Eventually Donna & Tad end up trapped in their stalled car being terrorized by Cujo who will not let them out. In addition it’s really hot outside and the windows cannot be opened and this leads to young Tad having a serious Asthma attack with no inhaler in sight for relief. It becomes a tense standoff between a mother defending her child (& herself) against a creature who is intent on tearing them to shreds but the creature in question is a lovable dog who cannot be faulted for his actions which only leads the audience to feel empathy for the dog as well, more empathy for the dof than for the mother and child perhaps. While the dog is viscious as he attacks (He does chew through a few cast members before the final showdown), he’s also lovable and as I said earlier, it isn’t his fault that he contracted Rabies and got sick.

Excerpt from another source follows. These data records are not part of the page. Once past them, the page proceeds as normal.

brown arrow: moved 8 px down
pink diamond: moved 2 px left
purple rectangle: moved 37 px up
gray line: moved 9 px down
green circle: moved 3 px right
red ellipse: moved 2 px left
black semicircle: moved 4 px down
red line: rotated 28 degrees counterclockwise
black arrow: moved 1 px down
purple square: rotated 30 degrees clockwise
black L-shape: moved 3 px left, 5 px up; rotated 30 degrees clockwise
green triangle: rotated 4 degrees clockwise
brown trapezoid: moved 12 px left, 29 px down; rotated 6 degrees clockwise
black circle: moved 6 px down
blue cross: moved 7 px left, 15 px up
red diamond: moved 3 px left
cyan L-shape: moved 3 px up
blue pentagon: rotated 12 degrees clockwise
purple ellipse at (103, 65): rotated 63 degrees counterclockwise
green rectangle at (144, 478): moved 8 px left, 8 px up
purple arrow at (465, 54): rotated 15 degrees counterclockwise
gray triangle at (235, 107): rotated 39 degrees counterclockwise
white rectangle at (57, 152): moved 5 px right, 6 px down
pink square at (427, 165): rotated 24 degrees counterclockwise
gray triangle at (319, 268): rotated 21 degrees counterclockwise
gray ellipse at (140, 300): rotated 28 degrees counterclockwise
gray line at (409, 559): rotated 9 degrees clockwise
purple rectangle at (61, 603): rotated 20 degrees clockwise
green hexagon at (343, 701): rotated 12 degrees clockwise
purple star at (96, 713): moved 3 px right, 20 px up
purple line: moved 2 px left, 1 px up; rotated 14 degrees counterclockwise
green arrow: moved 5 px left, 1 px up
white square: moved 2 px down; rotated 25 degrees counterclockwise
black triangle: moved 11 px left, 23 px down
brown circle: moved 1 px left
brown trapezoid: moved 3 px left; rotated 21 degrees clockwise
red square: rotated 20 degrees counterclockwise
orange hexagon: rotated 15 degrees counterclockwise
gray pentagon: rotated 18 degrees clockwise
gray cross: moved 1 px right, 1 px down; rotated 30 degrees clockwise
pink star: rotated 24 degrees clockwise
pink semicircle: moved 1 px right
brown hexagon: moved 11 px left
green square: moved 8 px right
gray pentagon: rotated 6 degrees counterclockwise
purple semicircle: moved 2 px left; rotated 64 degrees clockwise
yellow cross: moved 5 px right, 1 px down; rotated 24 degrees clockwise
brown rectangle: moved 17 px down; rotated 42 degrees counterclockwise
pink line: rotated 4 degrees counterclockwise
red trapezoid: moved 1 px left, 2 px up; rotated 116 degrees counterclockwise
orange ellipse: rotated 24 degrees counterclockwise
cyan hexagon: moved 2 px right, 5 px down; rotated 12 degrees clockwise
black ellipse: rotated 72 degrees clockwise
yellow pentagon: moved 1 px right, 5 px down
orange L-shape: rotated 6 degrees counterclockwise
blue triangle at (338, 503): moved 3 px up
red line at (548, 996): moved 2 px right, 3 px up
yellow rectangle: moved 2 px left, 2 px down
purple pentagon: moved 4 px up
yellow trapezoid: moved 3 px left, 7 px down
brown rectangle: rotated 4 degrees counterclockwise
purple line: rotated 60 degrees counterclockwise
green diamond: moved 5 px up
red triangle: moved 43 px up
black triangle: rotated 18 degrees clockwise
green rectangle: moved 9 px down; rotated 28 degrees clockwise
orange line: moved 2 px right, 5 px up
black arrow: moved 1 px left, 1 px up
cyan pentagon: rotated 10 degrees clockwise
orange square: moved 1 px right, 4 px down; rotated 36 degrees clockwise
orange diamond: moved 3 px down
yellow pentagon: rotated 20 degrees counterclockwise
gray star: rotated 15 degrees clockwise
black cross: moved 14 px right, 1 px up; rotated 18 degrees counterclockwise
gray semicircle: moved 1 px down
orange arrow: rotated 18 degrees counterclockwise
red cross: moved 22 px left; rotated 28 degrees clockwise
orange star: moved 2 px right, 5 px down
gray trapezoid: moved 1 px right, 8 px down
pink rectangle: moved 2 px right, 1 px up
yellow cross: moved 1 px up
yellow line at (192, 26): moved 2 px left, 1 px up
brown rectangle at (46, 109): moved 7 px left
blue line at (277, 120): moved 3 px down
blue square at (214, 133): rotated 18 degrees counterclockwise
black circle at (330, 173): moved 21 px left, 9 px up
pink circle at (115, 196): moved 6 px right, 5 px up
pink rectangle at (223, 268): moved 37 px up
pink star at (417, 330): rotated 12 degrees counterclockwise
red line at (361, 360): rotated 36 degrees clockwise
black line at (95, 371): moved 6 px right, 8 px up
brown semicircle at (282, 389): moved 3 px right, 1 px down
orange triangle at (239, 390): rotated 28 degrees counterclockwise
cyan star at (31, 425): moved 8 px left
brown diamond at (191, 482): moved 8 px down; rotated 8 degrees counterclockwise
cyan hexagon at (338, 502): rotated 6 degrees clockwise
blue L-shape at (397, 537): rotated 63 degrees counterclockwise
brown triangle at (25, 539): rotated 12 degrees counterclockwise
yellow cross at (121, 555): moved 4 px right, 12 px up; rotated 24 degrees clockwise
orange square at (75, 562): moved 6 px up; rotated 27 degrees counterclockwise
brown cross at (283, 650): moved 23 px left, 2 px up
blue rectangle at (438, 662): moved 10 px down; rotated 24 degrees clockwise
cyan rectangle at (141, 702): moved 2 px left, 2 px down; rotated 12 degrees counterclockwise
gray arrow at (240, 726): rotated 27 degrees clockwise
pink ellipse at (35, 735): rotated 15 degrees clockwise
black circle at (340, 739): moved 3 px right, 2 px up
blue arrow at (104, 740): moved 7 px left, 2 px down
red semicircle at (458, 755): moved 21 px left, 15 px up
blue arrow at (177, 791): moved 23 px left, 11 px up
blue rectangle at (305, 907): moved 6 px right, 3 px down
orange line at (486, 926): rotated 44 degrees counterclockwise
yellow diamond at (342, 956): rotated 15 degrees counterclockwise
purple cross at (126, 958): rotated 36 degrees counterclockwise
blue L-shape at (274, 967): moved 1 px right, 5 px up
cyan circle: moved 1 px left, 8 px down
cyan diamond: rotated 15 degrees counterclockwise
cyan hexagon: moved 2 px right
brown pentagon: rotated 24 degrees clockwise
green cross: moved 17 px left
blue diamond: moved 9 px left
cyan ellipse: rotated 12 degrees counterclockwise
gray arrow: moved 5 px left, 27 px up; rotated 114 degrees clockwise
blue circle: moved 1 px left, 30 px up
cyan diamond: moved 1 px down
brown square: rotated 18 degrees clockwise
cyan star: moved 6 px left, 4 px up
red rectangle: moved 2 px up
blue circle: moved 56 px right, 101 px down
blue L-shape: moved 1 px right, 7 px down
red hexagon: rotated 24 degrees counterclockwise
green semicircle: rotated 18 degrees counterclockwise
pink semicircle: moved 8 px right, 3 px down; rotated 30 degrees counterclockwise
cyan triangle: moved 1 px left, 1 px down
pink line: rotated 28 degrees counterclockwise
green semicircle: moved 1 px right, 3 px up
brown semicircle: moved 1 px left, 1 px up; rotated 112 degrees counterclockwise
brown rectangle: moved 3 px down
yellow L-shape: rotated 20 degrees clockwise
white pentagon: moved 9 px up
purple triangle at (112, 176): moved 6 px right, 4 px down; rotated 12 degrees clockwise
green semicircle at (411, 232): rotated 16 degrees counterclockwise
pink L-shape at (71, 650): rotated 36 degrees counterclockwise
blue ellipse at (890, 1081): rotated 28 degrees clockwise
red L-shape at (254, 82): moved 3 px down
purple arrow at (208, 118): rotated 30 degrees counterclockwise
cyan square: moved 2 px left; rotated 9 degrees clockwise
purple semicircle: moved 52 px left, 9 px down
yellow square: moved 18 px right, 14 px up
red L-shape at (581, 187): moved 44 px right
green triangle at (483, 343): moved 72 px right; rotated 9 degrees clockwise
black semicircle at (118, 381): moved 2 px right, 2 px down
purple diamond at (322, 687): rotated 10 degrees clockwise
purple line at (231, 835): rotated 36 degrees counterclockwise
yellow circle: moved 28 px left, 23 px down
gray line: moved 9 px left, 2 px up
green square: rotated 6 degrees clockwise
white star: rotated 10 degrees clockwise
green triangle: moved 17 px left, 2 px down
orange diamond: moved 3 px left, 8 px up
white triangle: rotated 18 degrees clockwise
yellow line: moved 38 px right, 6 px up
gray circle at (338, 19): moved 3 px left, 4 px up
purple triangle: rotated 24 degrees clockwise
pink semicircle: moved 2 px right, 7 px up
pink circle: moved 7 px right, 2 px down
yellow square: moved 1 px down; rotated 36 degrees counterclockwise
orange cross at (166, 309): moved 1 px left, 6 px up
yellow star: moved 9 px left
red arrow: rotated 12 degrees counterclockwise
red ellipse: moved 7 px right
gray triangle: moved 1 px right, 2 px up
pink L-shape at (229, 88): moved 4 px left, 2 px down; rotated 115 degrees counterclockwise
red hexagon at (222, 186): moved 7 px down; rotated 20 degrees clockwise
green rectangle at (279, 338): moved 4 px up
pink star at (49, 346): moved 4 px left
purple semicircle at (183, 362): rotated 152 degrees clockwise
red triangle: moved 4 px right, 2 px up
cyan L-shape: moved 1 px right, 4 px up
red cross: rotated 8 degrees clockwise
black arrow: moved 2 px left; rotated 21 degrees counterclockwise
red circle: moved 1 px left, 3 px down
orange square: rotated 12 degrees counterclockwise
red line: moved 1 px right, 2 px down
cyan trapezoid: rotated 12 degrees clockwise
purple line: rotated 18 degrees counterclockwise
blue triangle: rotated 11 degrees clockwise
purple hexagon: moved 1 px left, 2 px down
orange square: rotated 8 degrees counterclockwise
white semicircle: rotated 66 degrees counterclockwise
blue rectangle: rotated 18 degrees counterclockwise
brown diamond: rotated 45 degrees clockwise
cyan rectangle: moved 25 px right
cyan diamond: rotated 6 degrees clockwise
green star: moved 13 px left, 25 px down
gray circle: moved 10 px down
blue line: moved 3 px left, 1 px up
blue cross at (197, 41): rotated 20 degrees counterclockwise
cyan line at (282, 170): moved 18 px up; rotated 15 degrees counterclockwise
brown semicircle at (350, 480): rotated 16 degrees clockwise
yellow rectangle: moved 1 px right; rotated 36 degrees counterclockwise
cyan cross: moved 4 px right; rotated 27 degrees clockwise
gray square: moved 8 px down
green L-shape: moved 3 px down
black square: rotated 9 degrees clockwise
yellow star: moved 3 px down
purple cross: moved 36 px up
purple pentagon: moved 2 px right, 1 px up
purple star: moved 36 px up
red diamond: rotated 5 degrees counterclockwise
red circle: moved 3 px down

Cinematographer Jan De Bont does an excellent job of making everything look and feel like a Norman Rockwell painting and director Teague (Who is VASTLY underrated) does an excellent job in keeping the proceedings moving along despite the inherent slowness of the first 45 minutes. Dee Wallace Stone gives a great performance (She too is vastly underrated) here, running the gamut from loving mother/wife to emotionally torn woman to warrior defending her only child. Without her award worthy performance “Cujo” would be an outright failure…she carries the entire movie on her dainty shoulders. Daniel Kelly gives a good performance but he isn’t in the movie all too much. The late Christopher Stone isn’t in the film all too much either but his character is paramount to the film because of the affair he’s having with Donna and he gives a very “Macho” vibe to the proceedings. Young Danny Pintauro can scream with the best of them and when he goes into an Asthmatic fit he really sells it, another good performance. Frankly “Cujo” is filled with good performances but in the end it’s all about the war between Donna & the dog and the conflict between them is both tense & exciting.

The word “Cujo” became something of a catch word in the years that followed. Whenever a dog (or any other animal) goes rogue you’re always going to hear someone say that it went “Cujo” and that’s more a testament to the power of the film than King’s novel. It’s a good movie that has a better reputation now than it did on it’s original release and if you haven’t seen it yet it is well worth your time.

“Cujo” – 3 shrouds out of 5.

Cujo (1983)

One comment

  1. Victor De Leon

    Awesome review! I kinda always thought that Cujo was a “forgotten” Stephen King movie. Almost like Firestarter. I didn’t know that De Bont was the DP of this movie either and yes, I agree that Teague is under-rated.